Iva Toguri D’Aquino otherwise known as Tokyo Rose.

How so? On September 5, 1945, an American-born woman of Japanese ancestry named Iva Toguri D’Aquino was arrested in Japan and soon after returned to the United States to be tried for treason. D’Aquino was better known as “Tokyo Rose,” and became the most notorious among a group of people who broadcast propaganda over Japanese radio with the intention of demoralizing Allied troops fighting in the Pacific during World War II.

D’Aquino went to Japan early in 1941 to care for a sick relative. She soon became homesick and tried to return to the United States, but a paperwork glitch kept her in Japan. After the Japanese attacked Pearl Harbor, she found herself stuck in Japan and soon learned that her parents back in the U.S. had been sent to an internment camp in Arizona.

When she refused to renounce her U.S. citizenship, the Japanese classified her as an enemy alien and kept a close watch on her. She moved to Tokyo, where she met a capture Australian military officer being forced to broadcast propaganda over the radio, throughout the Pacific. He recruited her for the show, called the “Zero Hour,” promising her that nothing she would be required to say would harmful to the United States.

D’Aquino took the radio name of “Orphan Ann.” In reality, the G.I.s found her broadcasts were more entertaining than unsettling. In fact, they are the ones who dubbed her “Tokyo Rose.” At times, she informed her audience that she was spewing propaganda.

Among other things, she called the Americans, “my favorite family of boneheads, the fighting G.I.s in the blue Pacific.” She often mentioned events and news back home to make them homesick or convince them Japan was winning the war.

D’Aquino remained an enigma until after the war, when she agreed to speak to two American reporters about her role as “Tokyo Rose.”  The confession led to her eventual trial in San Francisco in 1949, when she was convicted on a single count of treason, sentenced to 10 years in prison, fined $10,000, and lost her American citizenship.

President Gerald Ford signing documents at his desk in Washington, 1975.
President Gerald Ford signing documents at his desk in Washington.

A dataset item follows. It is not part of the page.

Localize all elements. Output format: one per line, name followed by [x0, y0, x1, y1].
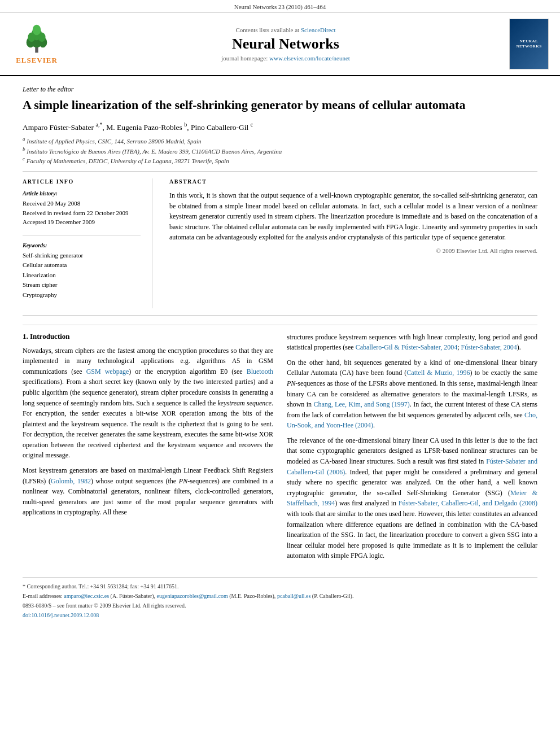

After serving six years in federal prison, D’Aquino was released and spent decades trying to clear her name. In the 1970s, two witnesses who had testified against her admitted they had perjured themselves under pressure from federal prosecutors.

In 1977, President Ford granted her a pardon and restored her U.S. citizenship. Her vindication came 32 years after her September 5, 1945, arrest in Japan.

Squeaky Fromme in the custody of Secret Service agents and police in Sacramento.
Squeaky Fromme in the custody of Secret Service agents and police in Sacramento.

Another September 5 – this one in 1975 – had a greater impact on President Ford. As he left the State Capitol during a visit to Sacramento, a woman stepped in front of him and fired a pistol in an assassination attempt. The gun’s chamber was empty, and Secret Service agents pounced on the assailant – Manson family cult member Lynette “Squeaky” Fromme – before she could attempt another shot.

Fromme spent the next 34 years in prison – except for a short-lived two-day escape – before being paroled in 2009.

And that offers yet another link to Ford: Fromme, who tried to kill him in 1975, and Tokyo Rose, whom he pardoned two years later, both served their time at Alderson Federal Prison Camp in West Virginia.

Indeed, a bit of digging usually turns up connections between people and various events, no matter how trivial. Happy Labor Day!